No matter what you do, you are going to get older, so make the most of your youth before it is gone.
If this isn’t enough to convince you of the excellence of this song, the chorus has one of the best lines of any song I know, ‘Oh yeah, life goes on. Long after the thrill of living has gone’.
6. ‘1979’ by The Smashing Pumpkins
This track ranks very high on NME’s best songs about growing up, so I felt it ought to be included here. Oddly enough the track dates from 1995 and the album titled ‘Mellon Collie and The Infinite Sadness’, not 1979 as the title track might indicate.
It is a song that is brimming with nostalgia for youth. The song tells about the trials and tribulations of that difficult change from being a child into being an adult and all the unwanted responsibilities that accompany that.

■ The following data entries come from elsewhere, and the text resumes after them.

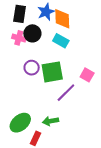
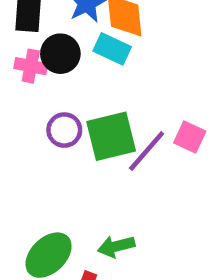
cyan rectangle: (61, 41) -> (112, 49), moved
purple line: (66, 93) -> (147, 151), moved

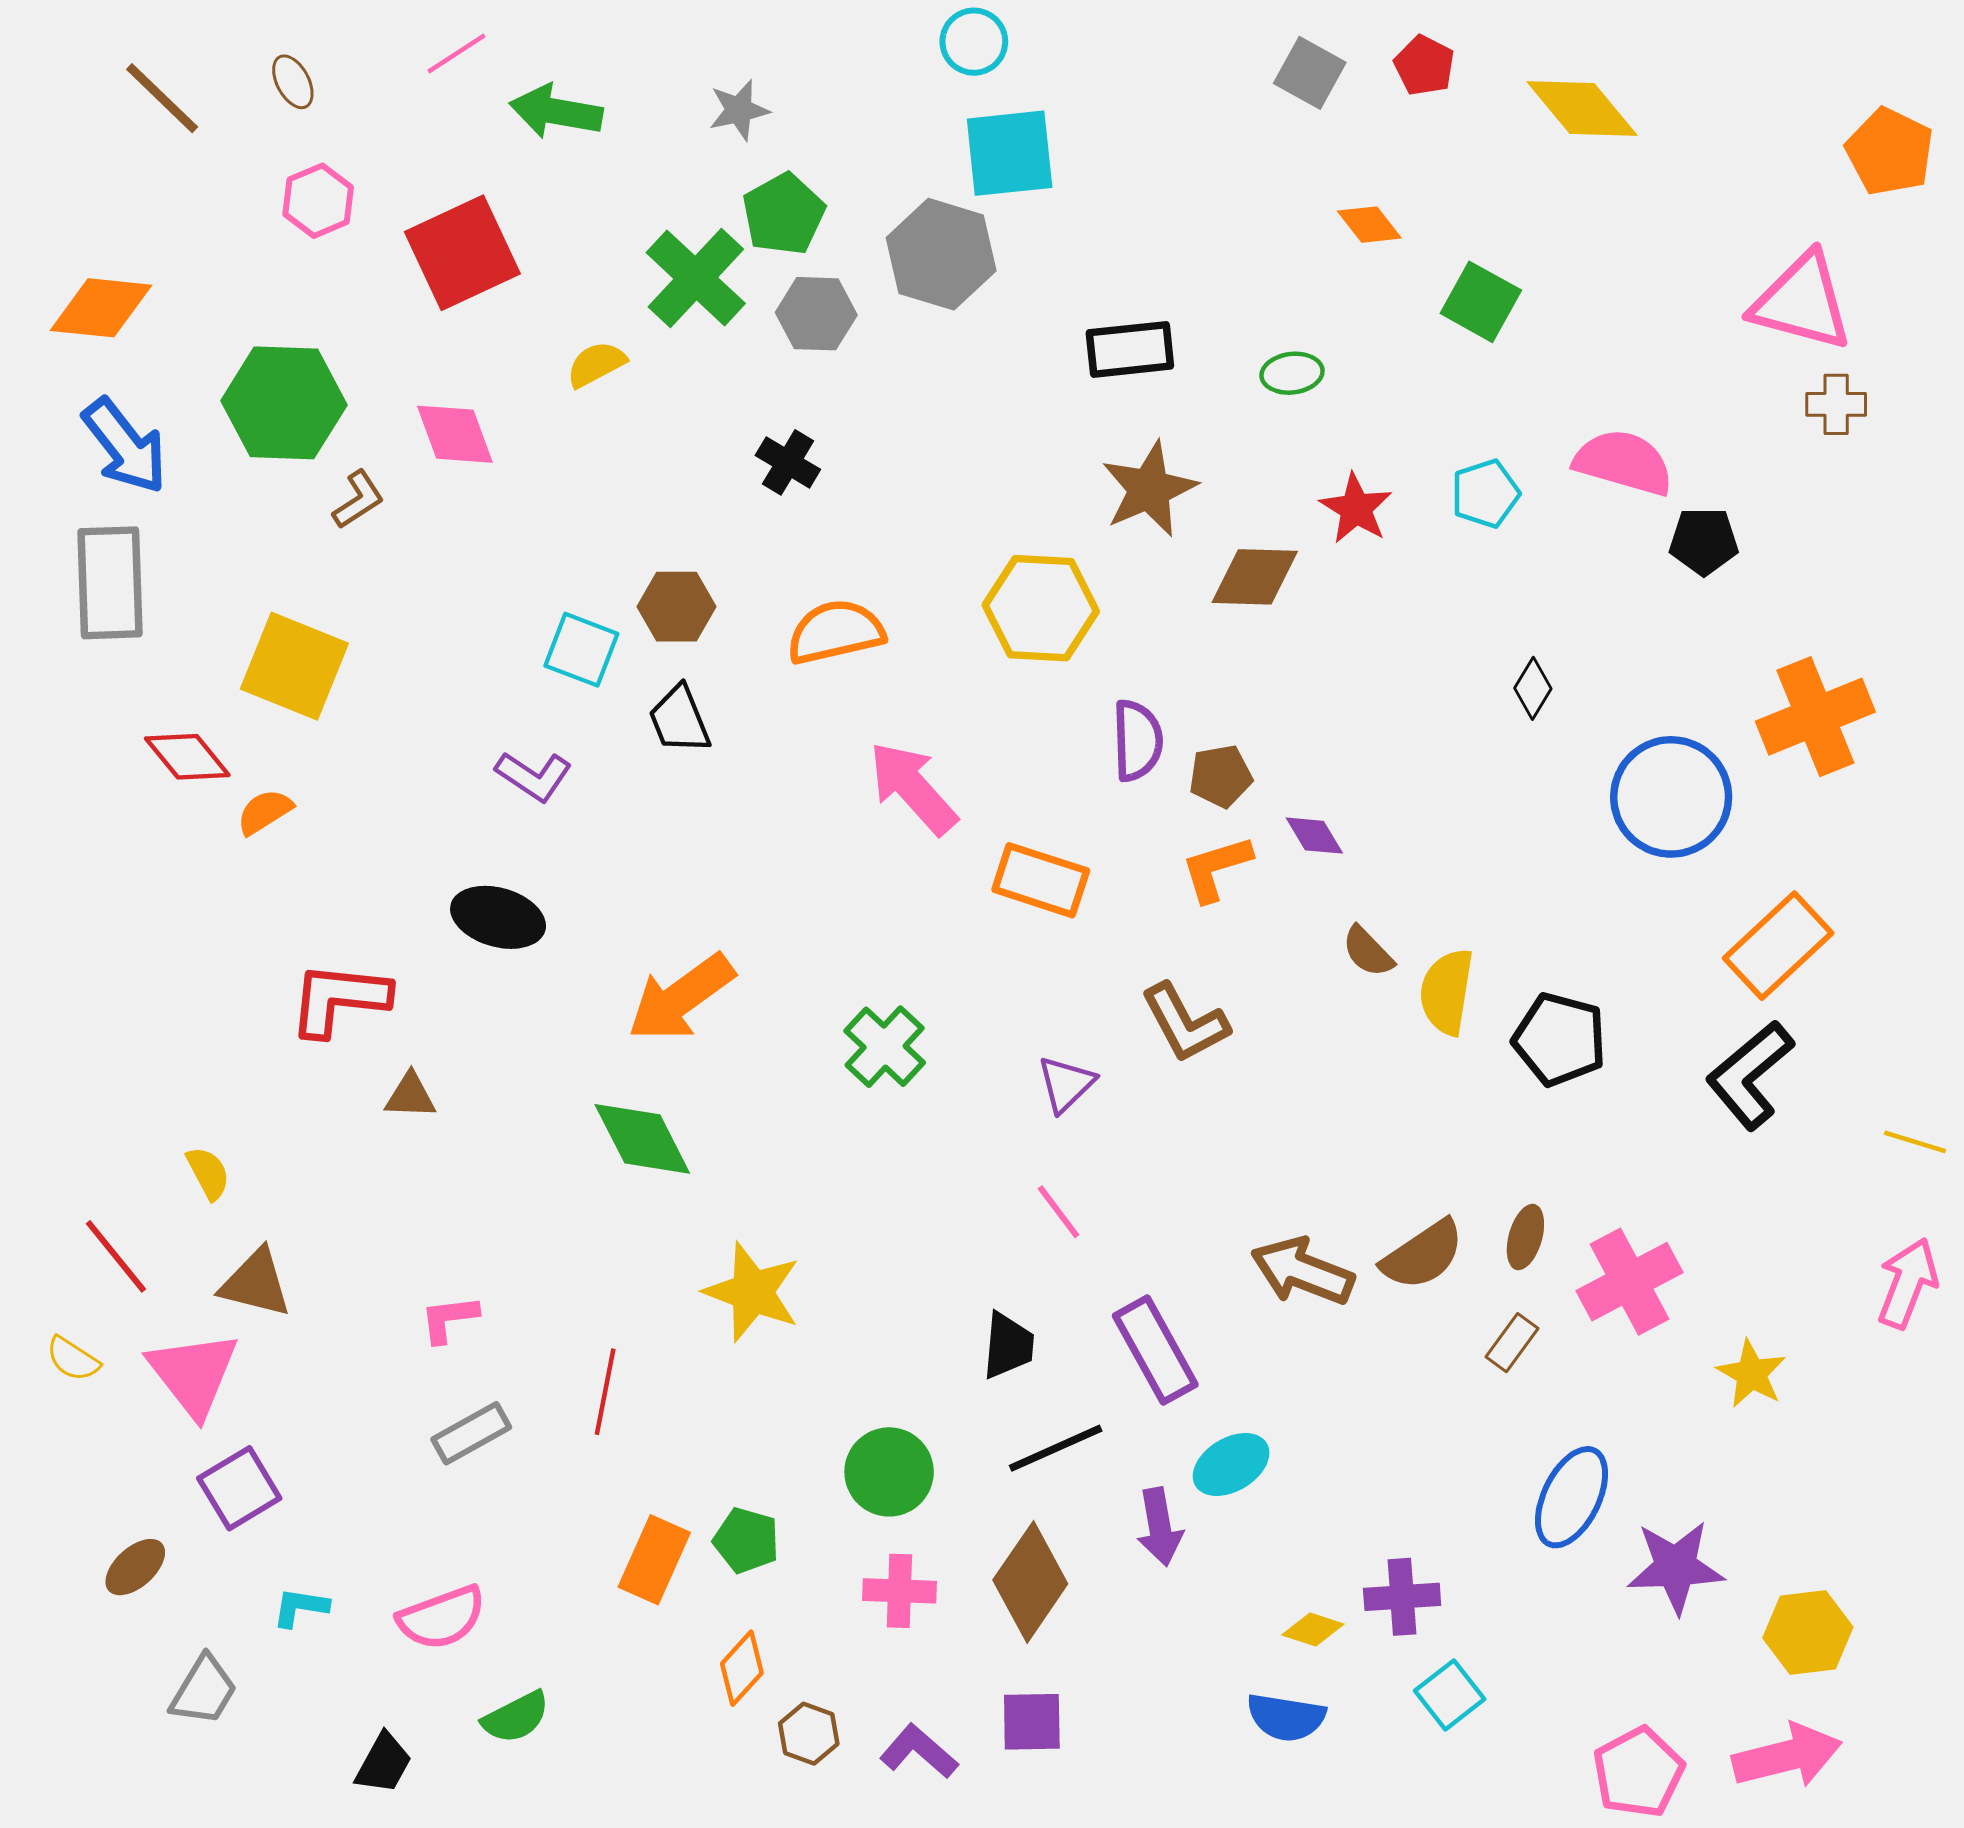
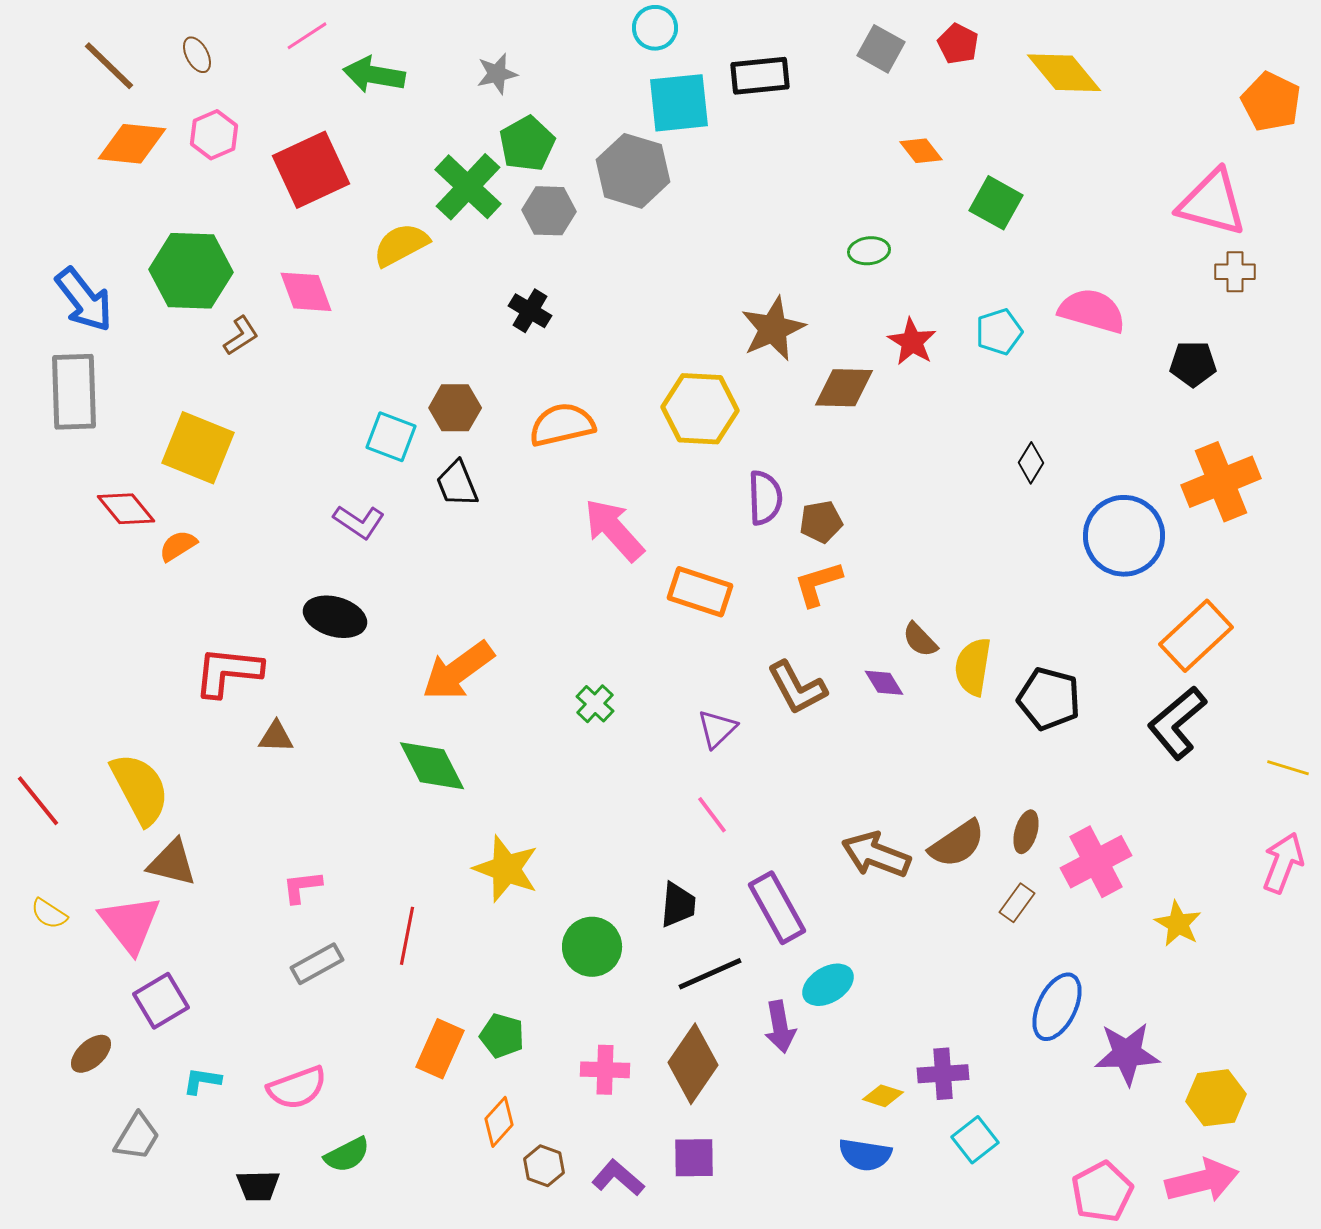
orange diamond: (101, 308) -> (132, 144), moved
black rectangle: (1130, 349) -> (760, 76), moved
yellow semicircle: (596, 364) -> (401, 245), size x1.4
black pentagon: (1704, 541) -> (1193, 364), moved
purple diamond: (1314, 836) -> (884, 683), moved
green cross: (885, 1047) -> (595, 704), size x0.7
yellow semicircle: (208, 1173) -> (140, 789), size x2.0
red line: (116, 1256) -> (38, 801), moved
green circle: (889, 1472) -> (592, 947), moved
black trapezoid: (384, 1763) -> (258, 1186), turned 60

As it turns out, the song nearly did not make the album. There were doubts about whether Billy Corgan (lead singer), could make the lyrics work in time for the recording session. Within twenty-four hours he had it in the bag and it was recorded the next day.
7. ‘In My Room’ by The Beach Boys
Another brief step back to the early 1960s with this song. The two writers were Brian Wilson and Gary Usher who collaborated on so many hit songs for the group.
This song was released as a single in 1963 and broadly slots into the genre of ‘Doo-wop’. According to Usher, this track was one that they worked hard on, crafting every element of the song to make it special.
If Usher is to be believed, he and Wilson actually completed the song in about one hour in Wilson’s room just before their midnight curfew.
This song is a little different from the others listed here. It does express the anxieties many teenagers feel when growing up, but it also describes the need for a safe place you can call your own.
‘In my room’ is firmly based on Wilson’s feelings about this need for security and sanctuary that he remembers from his youth. Like so many Beach Boys songs this reached the US charts reaching a credible number of twenty-three. It is also in the Grammy Hall of Fame.
8. ‘Growin’ Up’ by Bruce Springsteen
Given the quantity of first-class songs this musician has written over the decades, it would be a mistake not to include at least one of his tracks in this selection. This is another great song from the 1970s, early in Springsteen’s career.
It was part of his 1973 album titled ‘Greetings from Alsbury Park, N.J’. One interesting fact is that Springsteen auditioned for the record label CBS in 1972 with this song. It is hardly surprising that he then went on to enjoy such a successful career in music.
In true Springsteen style, the song has an embedded rebellious quality to it. Sung from the first-person perspective, the lyrics describe a young boy who does not take to the rules of adults easily.
‘When they told me to sit down, I stood up’, exemplifies exactly what I mean and nicely captures the struggle with authority young people feel.
The song has been covered by many artists including David Bowie and remains part of Springsteen’s set today. Springsteen has created ‘live’, extended versions of the song for his tours.
9. ‘When You Were Young’ by The Killers
The 2006 album ‘Sam’s Town’ charted at number two on the UK charts. Each member of The Killers wrote this song and admitted openly the strong influence of Springsteen on the album. It has a mid-tempo, rock vibe with typically driven guitar patterns and angst-ridden vocals.
One of the most inspired lyrics from the song is “He doesn’t look a thing like Jesus, but he talks like a gentleman”. This line alone gives a clear impression of the tone of the lyric.
The nature of the track is restless. It explores how perceptions change as we grow up whether we like it or not. The way you viewed your youth at the time is not always how you’ll see it later in life.
The video that accompanies the song has two versions. Which one do you feel best captures the essence of the song?